Sunday, July 07, 2013

RFC - DBdeployer : Bringing MySQL Sandbox to a new level

MySQL Sandbox is growing old

The MySQL Sandbox project has been around for 8 years, and it has gained considerable attention from the community. I have seen it mentioned in books and articles, used in other projects, and widely adopted by testers and bug reporters.
I have used it for more than testing, and it has saved me many hours of labor by allowing me to create database servers in a few seconds.
Yet, I have gathered a long list of grievance about it, both from my own experience and from other users feedback. Here goes.

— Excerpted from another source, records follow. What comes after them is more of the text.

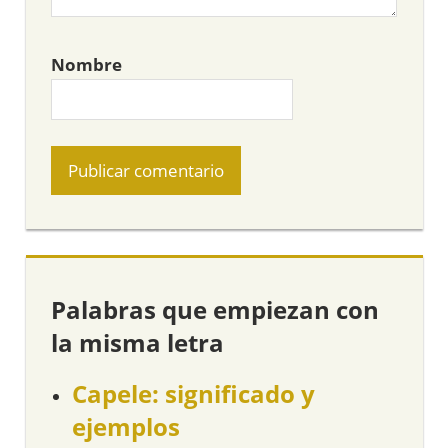
Nombre
Palabras que empiezan con
la misma letra
Capele: significado y
ejemplos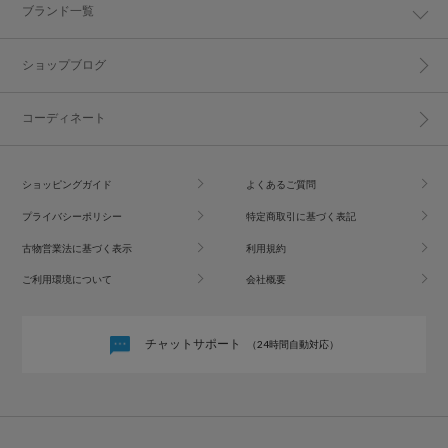
ブランド一覧
ショップブログ
コーディネート
ショッピングガイド
よくあるご質問
プライバシーポリシー
特定商取引に基づく表記
古物営業法に基づく表示
利用規約
ご利用環境について
会社概要
チャットサポート
（24時間自動対応）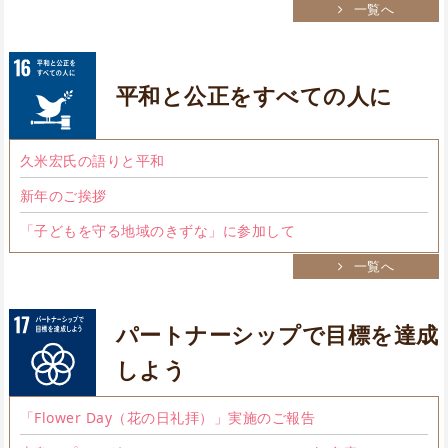
一覧へ
平和と公正をすべての人に
久米宏氏の語りと平和
新年のご挨拶
「子どもを守る地域のきずな」に参加して
一覧へ
パートナーシップで目標を達成
しよう
「Flower Day（花の日礼拝）」実施のご報告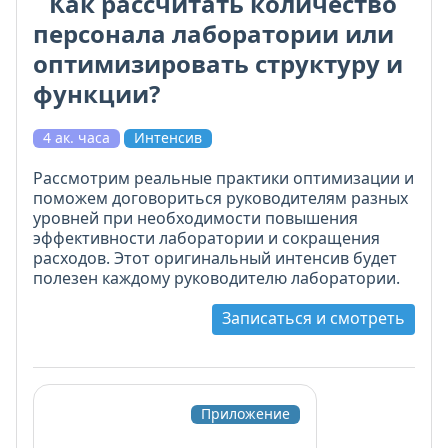
Как рассчитать количество
персонала лаборатории или
оптимизировать структуру и
функции?
4 ак. часа
Интенсив
Рассмотрим реальные практики оптимизации и
поможем договориться руководителям разных
уровней при необходимости повышения
эффективности лаборатории и сокращения
расходов. Этот оригинальный интенсив будет
полезен каждому руководителю лаборатории.
Записаться и смотреть
Приложение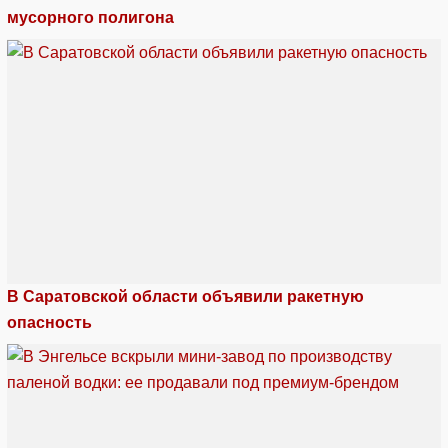
мусорного полигона
В Саратовской области объявили ракетную
опасность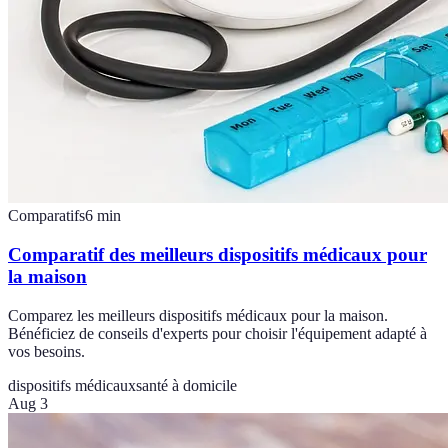
Comparatifs
6
min
Comparatif des meilleurs dispositifs médicaux pour
la maison
Comparez les meilleurs dispositifs médicaux pour la maison.
Bénéficiez de conseils d'experts pour choisir l'équipement adapté à
vos besoins.
dispositifs médicaux
santé à domicile
Aug 3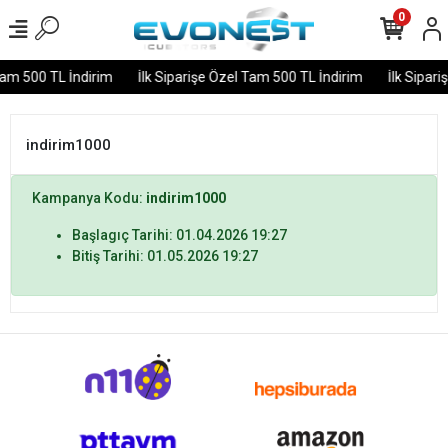
0
Tam 500 TL İndirim
İlk Siparişe Özel Tam 500 TL İndirim
İlk Sipari
indirim1000
Kampanya Kodu:
indirim1000
Başlagıç Tarihi: 01.04.2026 19:27
Bitiş Tarihi: 01.05.2026 19:27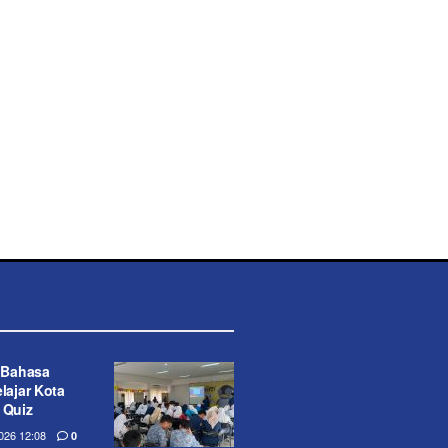
 Bahasa
lajar Kota
 Quiz
26 12:08
0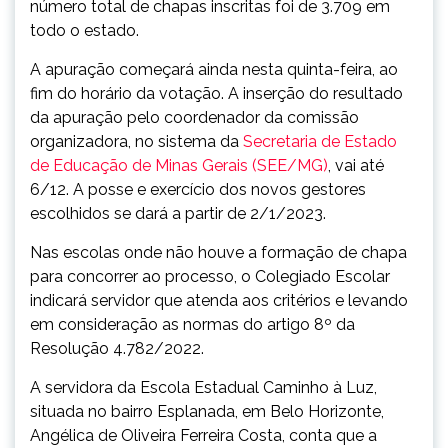
número total de chapas inscritas foi de 3.709 em
todo o estado.
A apuração começará ainda nesta quinta-feira, ao
fim do horário da votação. A inserção do resultado
da apuração pelo coordenador da comissão
organizadora, no sistema da
Secretaria de Estado
de Educação de Minas Gerais (SEE/MG)
, vai até
6/12. A posse e exercício dos novos gestores
escolhidos se dará a partir de 2/1/2023.
Nas escolas onde não houve a formação de chapa
para concorrer ao processo, o Colegiado Escolar
indicará servidor que atenda aos critérios e levando
em consideração as normas do artigo 8º da
Resolução 4.782/2022.
A servidora da Escola Estadual Caminho à Luz,
situada no bairro Esplanada, em Belo Horizonte,
Angélica de Oliveira Ferreira Costa, conta que a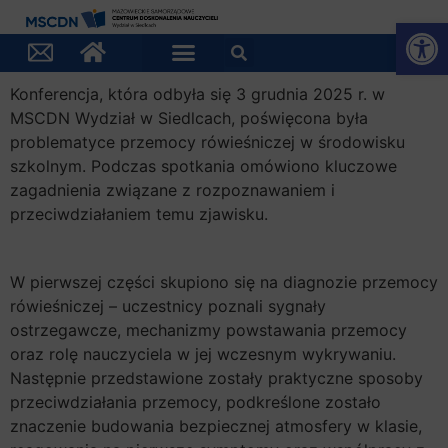
Otwórz
Konferencja, która odbyła się 3 grudnia 2025 r. w
MSCDN Wydział w Siedlcach,
poświęcona była
problematyce przemocy rówieśniczej w środowisku
szkolnym. Podczas spotkania omówiono kluczowe
zagadnienia związane z rozpoznawaniem i
przeciwdziałaniem temu zjawisku.
W pierwszej części skupiono się na diagnozie przemocy
rówieśniczej – uczestnicy poznali sygnały
ostrzegawcze, mechanizmy powstawania przemocy
oraz rolę nauczyciela w jej wczesnym wykrywaniu.
Następnie przedstawione zostały praktyczne sposoby
przeciwdziałania przemocy, podkreślone zostało
znaczenie budowania bezpiecznej atmosfery w klasie,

  • MySQL Sandbox is not easy to install. For people used to install Perl modules, it feels natural. For experienced Perl users, installing it in user space without root access is feasible and even easy. But for the vast majority of users, it is often a nightmare. Even when the method is well understood, there are issues that baffle even the experts. Let’s see them:
    • You can have several Perl versions in your system. How do you get them? By just following the instructions to install some other project, which will silently install a competing Perl interpreter in your laptop.
    • Your operating system can upgrade Perl and mix up the paths where the module is installed.
    • In both the above cases, you may end up with MySQL Sandbox not being the latest version or the help not being available.
  • MySQL Sandbox is not intuitive to use. This is a consequence of the project being extended and stretched over the previous releases, where it was really arcane and difficult to start. As a result, I made the call to the sandboxing tools brief, but not really easy. It’s a defect that often happens when the designer and the developer are the same person. Now I know better, but there is more.
  • MySQL Sandbox is not easy to extend. And also this is a consequence of the project being evolved from its initial roots. The first version of the application was a Swiss Army knife with many sharp blades and a tiny handle. With the latest releases I created an easy wrapper around the initial tool (which is now labeled as low-level-make-sandbox) at the price of using a awkward syntax. I made common operations really easy to use, and uncommon ones unnecessarily hard. But the worst consequence is that the features I wanted to develop are still in my wish list, because the code underneath is not flexible.

My wish list

Having used the project for most everything that came to my path during my job, I came to appreciate its versatility, but at the same time I wished I could do more to make the tool meet my needs. In the past years I have extended MySQL Sandbox with many tiny new improvements, but the core remains the same. Here’s what I would like to do:

  • Deploy for production, which includes the ability of deploying safely with root access. You can do that now with MySQL Sandbox, but since it was designed on purpose for deployment in user space. If you want to create production ready deployments and make them maintainable, there are many tasks that you should manage, which are taken care of when you use .rpm or .deb based deployments, but that are not that easy with a custom deployment.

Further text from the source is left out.